Lines below containing the word "Phân" should be copied out.
++++
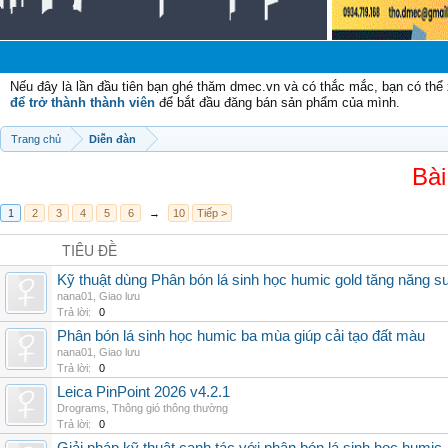
Nếu đây là lần đầu tiên bạn ghé thăm dmec.vn và có thắc mắc, bạn có th
để trở thành thành viên
để bắt đầu đăng bán sản phẩm của mình.
Trang chủ
Diễn đàn
Bài
1
2
3
4
5
6
→
10
Tiếp >
TIÊU ĐỀ
Kỹ thuật dùng Phân bón lá sinh học humic gold tăng năng s
nana01
,
Giao lưu
Trả lời:
0
Phân bón lá sinh học humic ba mùa giúp cải tạo đất màu
nana01
,
Giao lưu
Trả lời:
0
Leica PinPoint 2026 v4.2.1
Drograms
,
Thông gió thông thường
Trả lời:
0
++++
Result of the task:
Kỹ thuật dùng Phân bón lá sinh học humic gold tăng năng s
Phân bón lá sinh học humic ba mùa giúp cải tạo đất màu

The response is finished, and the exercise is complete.